Zu Beginn gedachten die Mitglieder des Ortsverbandes in einer Schweigeminute des langjährigen und aktiven Mitgliedes  Erika Windorf, welche plötzlich aus unserer Mitte gerissen wurde.
Wir gedachten ebenso des engagierten früheren Chefarztes des Schleusinger Krankenhauses Dr. Horst Kirschner, welcher auch viele Jahre Mitglied der Schleusinger CDU -Stadtratsfraktion war.
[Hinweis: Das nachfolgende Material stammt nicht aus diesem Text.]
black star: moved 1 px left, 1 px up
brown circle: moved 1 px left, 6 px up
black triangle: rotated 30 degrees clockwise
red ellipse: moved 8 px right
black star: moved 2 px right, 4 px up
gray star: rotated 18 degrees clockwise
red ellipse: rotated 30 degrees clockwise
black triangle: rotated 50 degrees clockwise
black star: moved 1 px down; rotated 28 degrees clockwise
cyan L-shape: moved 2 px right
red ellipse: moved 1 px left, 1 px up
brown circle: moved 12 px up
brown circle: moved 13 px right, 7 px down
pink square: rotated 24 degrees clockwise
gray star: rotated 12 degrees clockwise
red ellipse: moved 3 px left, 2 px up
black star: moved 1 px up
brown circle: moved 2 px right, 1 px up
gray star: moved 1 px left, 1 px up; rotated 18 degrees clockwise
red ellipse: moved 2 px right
 Wichtigster Tagesordnungspunkt war die Auswertung der Beratung der Schleusinger Stadträte mit Bürgermeister, Stadtverwaltung und Frau Staack von der Kommunalaufsicht des Landes Thüringen zur Problematik Straßenausbaubeitragssatzung.
Der Ortsverband hat immer die Einführung einer solchen Satzung abgelehnt, bisher auch erfolgreich, und dieses nicht aus Gesetzesverweigerungsgründen, sondern weil die Handhabung und Auslegung der Pflicht zu einer solchen Satzung in den einzelnen Bundesländern unterschiedlich gehandhabt und ausgelegt wird und gegen den Gleichheitsgrundsatz verstößt.
Durch den hohen prozentualen Anteil der umzulegenden Kosten ( bis 80 %) auf die Bürger entstehen sehr schnell hohe Kosten und soziale Härten.
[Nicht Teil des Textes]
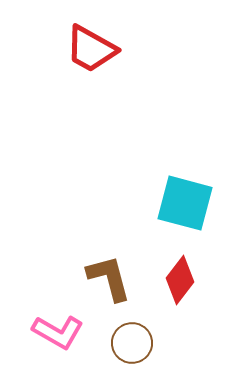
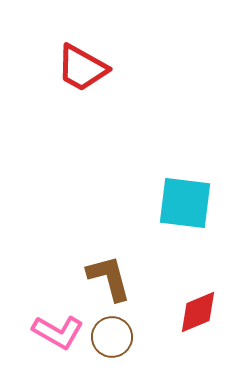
red trapezoid: moved 9 px left, 19 px down
cyan square: rotated 8 degrees counterclockwise
red diamond: moved 18 px right, 32 px down; rotated 30 degrees clockwise
brown circle: moved 20 px left, 6 px up
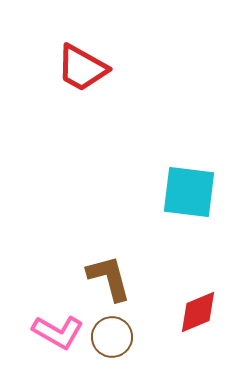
cyan square: moved 4 px right, 11 px up
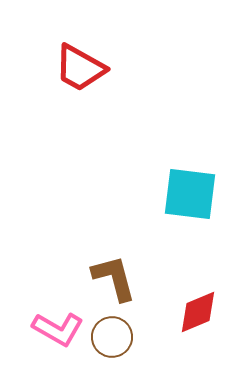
red trapezoid: moved 2 px left
cyan square: moved 1 px right, 2 px down
brown L-shape: moved 5 px right
pink L-shape: moved 3 px up
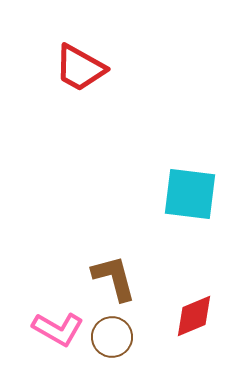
red diamond: moved 4 px left, 4 px down
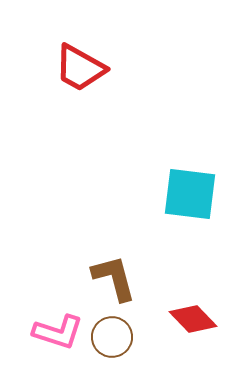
red diamond: moved 1 px left, 3 px down; rotated 69 degrees clockwise
pink L-shape: moved 3 px down; rotated 12 degrees counterclockwise
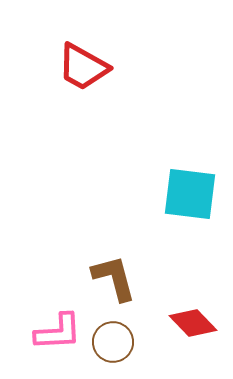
red trapezoid: moved 3 px right, 1 px up
red diamond: moved 4 px down
pink L-shape: rotated 21 degrees counterclockwise
brown circle: moved 1 px right, 5 px down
Durch den jahrzehntelangen Kampf gegen die Straßenausbaubeitragssatzung, einschließlich dem Gespräch mit dem damaligen Innenminister Huber und mehrfachen Schriftverkehr mit  Ministerpräsident Althaus, hatten wir uns eine Wahlfreiheit mit der Gesetzesänderung des Thüringer Kommunalabgabengesetzes erhofft.
Die siebte Änderung des Gesetzes erfolgte im März 2011 und es wurde der Status der „privilegierten“ Gemeinde eingeführt, was bedeutet, wenn eine Gemeinde
schuldenfrei ist, ohne Bedarfzuweisungen auskommt, keine Kreditaufnahme geplant ist und die Bewertung sonstiger Risiken keine Verschlechterung der Haushaltssituation zur Folge hat; in so einem Fall können die auf die Bürger umgelegten Beiträge stark reduziert werden ( Haupstraßen bis auf 10 % und Anliegerstraßen bis auf 20 %).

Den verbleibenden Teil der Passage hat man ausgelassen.